At this point, I crossed to the other side of the street, and he looked up, and I tried my hardest to look somewhere, anywhere, but that side of the street.  I kept trying to tell myself that he didn't see me, that he shouldn't care, but I heard laughter following me.  Dang it.

I kept running, but then I heard a car horn honk behind me.  Driving the car was said guy, car full of other guys and girls my age, all laughing, and he smiled big and waved to make absolutely SURE that I knew that he saw me.  Perfect.  I tried to smile and wave, but I was exploding in sweat... so I think it came out as a grimace.  Awesome.

I put this out of my mind and kept running, trying to imagine myself as someone hardcore and disciplined!  As I wrapped up my run, I realized that I REALLY needed to spit, do something to fix the dryness in my mouth.

Apparently,  I can't run and "hock a loogey" at the same time.

Apparently, I can't "hock a loogey" at all.

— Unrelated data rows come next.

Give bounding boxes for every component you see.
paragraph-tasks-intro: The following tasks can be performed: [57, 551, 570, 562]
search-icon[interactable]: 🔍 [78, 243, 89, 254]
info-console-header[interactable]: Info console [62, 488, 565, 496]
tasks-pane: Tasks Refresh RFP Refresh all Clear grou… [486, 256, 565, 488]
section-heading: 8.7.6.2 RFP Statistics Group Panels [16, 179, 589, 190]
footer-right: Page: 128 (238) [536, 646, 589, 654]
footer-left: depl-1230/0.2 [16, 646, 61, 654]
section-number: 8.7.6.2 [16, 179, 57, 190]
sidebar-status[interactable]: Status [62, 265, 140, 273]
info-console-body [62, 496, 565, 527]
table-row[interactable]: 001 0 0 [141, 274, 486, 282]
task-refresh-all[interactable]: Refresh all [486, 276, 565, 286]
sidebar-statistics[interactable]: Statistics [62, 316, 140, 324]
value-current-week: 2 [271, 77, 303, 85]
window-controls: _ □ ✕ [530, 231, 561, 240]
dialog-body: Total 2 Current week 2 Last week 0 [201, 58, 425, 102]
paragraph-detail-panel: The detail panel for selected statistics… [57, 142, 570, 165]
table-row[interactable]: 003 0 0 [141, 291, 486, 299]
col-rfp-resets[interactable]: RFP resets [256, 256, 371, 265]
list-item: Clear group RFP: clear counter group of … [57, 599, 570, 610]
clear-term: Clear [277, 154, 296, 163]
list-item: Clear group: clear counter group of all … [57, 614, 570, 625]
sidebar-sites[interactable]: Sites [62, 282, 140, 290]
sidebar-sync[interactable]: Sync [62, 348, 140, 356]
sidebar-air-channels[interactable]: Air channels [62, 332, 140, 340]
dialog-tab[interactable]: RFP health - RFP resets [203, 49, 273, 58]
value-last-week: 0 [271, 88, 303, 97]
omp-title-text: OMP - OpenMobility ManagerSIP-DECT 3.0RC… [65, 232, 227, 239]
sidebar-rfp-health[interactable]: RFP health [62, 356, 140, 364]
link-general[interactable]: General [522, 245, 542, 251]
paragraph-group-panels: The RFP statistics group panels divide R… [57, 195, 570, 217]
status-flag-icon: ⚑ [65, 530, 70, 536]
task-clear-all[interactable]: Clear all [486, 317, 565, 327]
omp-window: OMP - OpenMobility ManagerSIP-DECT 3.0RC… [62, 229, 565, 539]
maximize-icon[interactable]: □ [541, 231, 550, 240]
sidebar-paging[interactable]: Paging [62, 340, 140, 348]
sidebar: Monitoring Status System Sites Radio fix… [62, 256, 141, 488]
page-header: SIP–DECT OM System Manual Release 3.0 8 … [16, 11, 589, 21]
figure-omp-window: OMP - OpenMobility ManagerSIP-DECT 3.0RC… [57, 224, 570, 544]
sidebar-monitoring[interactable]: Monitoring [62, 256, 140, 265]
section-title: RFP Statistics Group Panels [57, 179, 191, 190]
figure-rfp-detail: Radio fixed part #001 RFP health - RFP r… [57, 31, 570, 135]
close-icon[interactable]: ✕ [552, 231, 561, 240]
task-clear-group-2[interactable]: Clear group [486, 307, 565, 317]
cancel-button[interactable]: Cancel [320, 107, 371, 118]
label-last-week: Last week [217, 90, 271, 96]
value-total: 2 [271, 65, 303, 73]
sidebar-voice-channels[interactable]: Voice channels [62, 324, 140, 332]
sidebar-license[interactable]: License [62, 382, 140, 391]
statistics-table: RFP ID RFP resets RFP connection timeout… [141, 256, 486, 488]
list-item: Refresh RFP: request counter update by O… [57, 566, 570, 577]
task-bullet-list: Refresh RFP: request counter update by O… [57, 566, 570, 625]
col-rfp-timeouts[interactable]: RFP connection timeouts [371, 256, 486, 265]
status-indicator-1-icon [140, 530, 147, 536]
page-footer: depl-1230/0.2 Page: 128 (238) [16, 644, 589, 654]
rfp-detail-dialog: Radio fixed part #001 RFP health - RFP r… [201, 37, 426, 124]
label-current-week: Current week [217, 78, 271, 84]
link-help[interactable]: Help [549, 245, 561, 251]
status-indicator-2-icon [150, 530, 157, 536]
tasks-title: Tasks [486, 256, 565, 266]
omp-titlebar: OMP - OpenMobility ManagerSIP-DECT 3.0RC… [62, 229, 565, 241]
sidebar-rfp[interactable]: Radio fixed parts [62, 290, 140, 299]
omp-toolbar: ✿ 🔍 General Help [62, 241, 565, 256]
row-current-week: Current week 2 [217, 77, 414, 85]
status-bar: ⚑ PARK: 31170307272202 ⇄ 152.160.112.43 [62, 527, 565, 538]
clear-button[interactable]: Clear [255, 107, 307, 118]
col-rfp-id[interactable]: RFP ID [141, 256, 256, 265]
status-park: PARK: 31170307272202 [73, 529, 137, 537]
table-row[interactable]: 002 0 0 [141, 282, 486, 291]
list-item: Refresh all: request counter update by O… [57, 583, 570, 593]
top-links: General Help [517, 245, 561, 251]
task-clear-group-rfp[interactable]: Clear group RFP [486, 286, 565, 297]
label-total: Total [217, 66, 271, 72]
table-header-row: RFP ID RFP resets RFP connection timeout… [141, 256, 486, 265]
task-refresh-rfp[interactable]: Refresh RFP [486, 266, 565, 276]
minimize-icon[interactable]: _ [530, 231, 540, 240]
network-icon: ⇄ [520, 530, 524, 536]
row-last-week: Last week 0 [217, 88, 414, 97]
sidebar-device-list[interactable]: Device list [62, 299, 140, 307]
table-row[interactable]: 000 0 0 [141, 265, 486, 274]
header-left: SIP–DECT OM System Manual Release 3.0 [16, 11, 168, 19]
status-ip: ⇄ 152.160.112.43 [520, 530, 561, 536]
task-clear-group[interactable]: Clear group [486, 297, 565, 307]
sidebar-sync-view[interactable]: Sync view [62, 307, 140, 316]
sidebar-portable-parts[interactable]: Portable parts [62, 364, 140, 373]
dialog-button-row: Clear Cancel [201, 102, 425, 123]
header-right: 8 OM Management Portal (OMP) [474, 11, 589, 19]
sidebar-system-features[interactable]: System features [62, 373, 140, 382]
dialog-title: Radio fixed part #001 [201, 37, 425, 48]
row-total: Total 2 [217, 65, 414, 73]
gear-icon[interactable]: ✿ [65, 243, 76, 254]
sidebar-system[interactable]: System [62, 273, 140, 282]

So there I was, in the middle of the city, failing at spitting.... picture MuLan.  Except dressed like a glowing snow-man yeti.   I didn't know what to do... except laugh.  So there I was, bright red and purple, trying to manage my half-expelled spit, cackling like a madwoman.

Hartford City, meet Christi Kroll.

Saturday, February 12, 2011

Sick. And not in the "cool" way.

So, if you've been on the phone with me, or anywhere near me, you may have realized that my voice is going through these stages where it sounds like Joan Jett, a smoker, a pubescent boy, Brad Favazza, and sometimes, nothing at all.  Whatever's going around, I got it.

I've been croaking for four days now, and have been prescribed a cabinet full of drugs, cough syrup, AND an inhaler.  I'm just that cool.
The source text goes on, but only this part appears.